Source data
================
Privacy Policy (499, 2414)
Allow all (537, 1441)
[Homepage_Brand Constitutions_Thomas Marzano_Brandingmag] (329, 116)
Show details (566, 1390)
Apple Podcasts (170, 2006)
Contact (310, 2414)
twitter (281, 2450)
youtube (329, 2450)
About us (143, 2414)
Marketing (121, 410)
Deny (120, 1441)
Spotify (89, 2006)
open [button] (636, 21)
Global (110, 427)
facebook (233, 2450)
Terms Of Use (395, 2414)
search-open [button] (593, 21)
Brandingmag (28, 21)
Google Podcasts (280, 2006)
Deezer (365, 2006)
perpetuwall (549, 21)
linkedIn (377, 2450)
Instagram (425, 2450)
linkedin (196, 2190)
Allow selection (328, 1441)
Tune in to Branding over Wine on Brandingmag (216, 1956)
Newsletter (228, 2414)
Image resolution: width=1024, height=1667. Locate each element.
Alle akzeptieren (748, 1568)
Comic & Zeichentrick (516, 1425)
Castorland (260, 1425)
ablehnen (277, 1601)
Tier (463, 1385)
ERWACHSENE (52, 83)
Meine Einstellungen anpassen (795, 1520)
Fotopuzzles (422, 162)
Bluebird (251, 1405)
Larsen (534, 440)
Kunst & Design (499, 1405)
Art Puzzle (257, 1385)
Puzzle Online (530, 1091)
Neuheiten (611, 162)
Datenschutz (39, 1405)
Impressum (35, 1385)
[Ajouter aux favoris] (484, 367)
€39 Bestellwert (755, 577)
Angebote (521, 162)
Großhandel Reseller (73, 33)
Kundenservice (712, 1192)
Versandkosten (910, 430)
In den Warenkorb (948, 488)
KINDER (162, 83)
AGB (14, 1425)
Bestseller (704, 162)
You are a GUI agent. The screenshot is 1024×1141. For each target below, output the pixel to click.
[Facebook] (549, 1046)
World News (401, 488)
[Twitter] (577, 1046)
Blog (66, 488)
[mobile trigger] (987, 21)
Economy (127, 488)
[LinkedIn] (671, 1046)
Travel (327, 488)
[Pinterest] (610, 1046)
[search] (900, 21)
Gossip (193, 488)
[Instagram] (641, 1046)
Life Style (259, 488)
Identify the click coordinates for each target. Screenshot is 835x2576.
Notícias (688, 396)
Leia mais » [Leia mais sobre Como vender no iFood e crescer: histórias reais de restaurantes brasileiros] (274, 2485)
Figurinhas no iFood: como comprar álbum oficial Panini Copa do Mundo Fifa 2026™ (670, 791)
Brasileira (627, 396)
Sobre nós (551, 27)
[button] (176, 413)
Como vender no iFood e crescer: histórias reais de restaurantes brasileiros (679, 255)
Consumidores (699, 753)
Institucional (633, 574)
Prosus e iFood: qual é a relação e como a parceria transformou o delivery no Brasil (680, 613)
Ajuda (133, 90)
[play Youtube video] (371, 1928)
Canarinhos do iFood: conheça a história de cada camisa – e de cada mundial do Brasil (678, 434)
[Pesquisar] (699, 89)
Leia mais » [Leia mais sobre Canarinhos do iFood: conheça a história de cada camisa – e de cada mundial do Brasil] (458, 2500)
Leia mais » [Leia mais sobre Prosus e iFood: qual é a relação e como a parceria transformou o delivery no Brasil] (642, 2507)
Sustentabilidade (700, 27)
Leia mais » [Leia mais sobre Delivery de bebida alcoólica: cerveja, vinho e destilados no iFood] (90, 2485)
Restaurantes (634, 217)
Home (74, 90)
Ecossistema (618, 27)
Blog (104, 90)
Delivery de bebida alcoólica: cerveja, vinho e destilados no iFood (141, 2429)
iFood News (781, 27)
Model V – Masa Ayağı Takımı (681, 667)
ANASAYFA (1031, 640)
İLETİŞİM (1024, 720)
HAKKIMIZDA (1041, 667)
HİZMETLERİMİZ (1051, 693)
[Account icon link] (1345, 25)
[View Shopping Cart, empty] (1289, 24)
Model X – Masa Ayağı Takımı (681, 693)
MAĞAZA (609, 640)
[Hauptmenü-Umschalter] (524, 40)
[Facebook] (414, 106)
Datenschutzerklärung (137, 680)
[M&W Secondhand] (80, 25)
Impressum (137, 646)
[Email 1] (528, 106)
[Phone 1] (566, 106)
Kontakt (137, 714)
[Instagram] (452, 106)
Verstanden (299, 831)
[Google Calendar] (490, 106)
================
TASK GOAL » Return each line of the data exactly as written above.

SOLUTION »
Privacy Policy (499, 2414)
Allow all (537, 1441)
[Homepage_Brand Constitutions_Thomas Marzano_Brandingmag] (329, 116)
Show details (566, 1390)
Apple Podcasts (170, 2006)
Contact (310, 2414)
twitter (281, 2450)
youtube (329, 2450)
About us (143, 2414)
Marketing (121, 410)
Deny (120, 1441)
Spotify (89, 2006)
open [button] (636, 21)
Global (110, 427)
facebook (233, 2450)
Terms Of Use (395, 2414)
search-open [button] (593, 21)
Brandingmag (28, 21)
Google Podcasts (280, 2006)
Deezer (365, 2006)
perpetuwall (549, 21)
linkedIn (377, 2450)
Instagram (425, 2450)
linkedin (196, 2190)
Allow selection (328, 1441)
Tune in to Branding over Wine on Brandingmag (216, 1956)
Newsletter (228, 2414)
Image resolution: width=1024, height=1667. Locate each element.
Alle akzeptieren (748, 1568)
Comic & Zeichentrick (516, 1425)
Castorland (260, 1425)
ablehnen (277, 1601)
Tier (463, 1385)
ERWACHSENE (52, 83)
Meine Einstellungen anpassen (795, 1520)
Fotopuzzles (422, 162)
Bluebird (251, 1405)
Larsen (534, 440)
Kunst & Design (499, 1405)
Art Puzzle (257, 1385)
Puzzle Online (530, 1091)
Neuheiten (611, 162)
Datenschutz (39, 1405)
Impressum (35, 1385)
[Ajouter aux favoris] (484, 367)
€39 Bestellwert (755, 577)
Angebote (521, 162)
Großhandel Reseller (73, 33)
Kundenservice (712, 1192)
Versandkosten (910, 430)
In den Warenkorb (948, 488)
KINDER (162, 83)
AGB (14, 1425)
Bestseller (704, 162)
You are a GUI agent. The screenshot is 1024×1141. For each target below, output the pixel to click.
[Facebook] (549, 1046)
World News (401, 488)
[Twitter] (577, 1046)
Blog (66, 488)
[mobile trigger] (987, 21)
Economy (127, 488)
[LinkedIn] (671, 1046)
Travel (327, 488)
[Pinterest] (610, 1046)
[search] (900, 21)
Gossip (193, 488)
[Instagram] (641, 1046)
Life Style (259, 488)
Identify the click coordinates for each target. Screenshot is 835x2576.
Notícias (688, 396)
Leia mais » [Leia mais sobre Como vender no iFood e crescer: histórias reais de restaurantes brasileiros] (274, 2485)
Figurinhas no iFood: como comprar álbum oficial Panini Copa do Mundo Fifa 2026™ (670, 791)
Brasileira (627, 396)
Sobre nós (551, 27)
[button] (176, 413)
Como vender no iFood e crescer: histórias reais de restaurantes brasileiros (679, 255)
Consumidores (699, 753)
Institucional (633, 574)
Prosus e iFood: qual é a relação e como a parceria transformou o delivery no Brasil (680, 613)
Ajuda (133, 90)
[play Youtube video] (371, 1928)
Canarinhos do iFood: conheça a história de cada camisa – e de cada mundial do Brasil (678, 434)
[Pesquisar] (699, 89)
Leia mais » [Leia mais sobre Canarinhos do iFood: conheça a história de cada camisa – e de cada mundial do Brasil] (458, 2500)
Leia mais » [Leia mais sobre Prosus e iFood: qual é a relação e como a parceria transformou o delivery no Brasil] (642, 2507)
Sustentabilidade (700, 27)
Leia mais » [Leia mais sobre Delivery de bebida alcoólica: cerveja, vinho e destilados no iFood] (90, 2485)
Restaurantes (634, 217)
Home (74, 90)
Ecossistema (618, 27)
Blog (104, 90)
Delivery de bebida alcoólica: cerveja, vinho e destilados no iFood (141, 2429)
iFood News (781, 27)
Model V – Masa Ayağı Takımı (681, 667)
ANASAYFA (1031, 640)
İLETİŞİM (1024, 720)
HAKKIMIZDA (1041, 667)
HİZMETLERİMİZ (1051, 693)
[Account icon link] (1345, 25)
[View Shopping Cart, empty] (1289, 24)
Model X – Masa Ayağı Takımı (681, 693)
MAĞAZA (609, 640)
[Hauptmenü-Umschalter] (524, 40)
[Facebook] (414, 106)
Datenschutzerklärung (137, 680)
[M&W Secondhand] (80, 25)
Impressum (137, 646)
[Email 1] (528, 106)
[Phone 1] (566, 106)
Kontakt (137, 714)
[Instagram] (452, 106)
Verstanden (299, 831)
[Google Calendar] (490, 106)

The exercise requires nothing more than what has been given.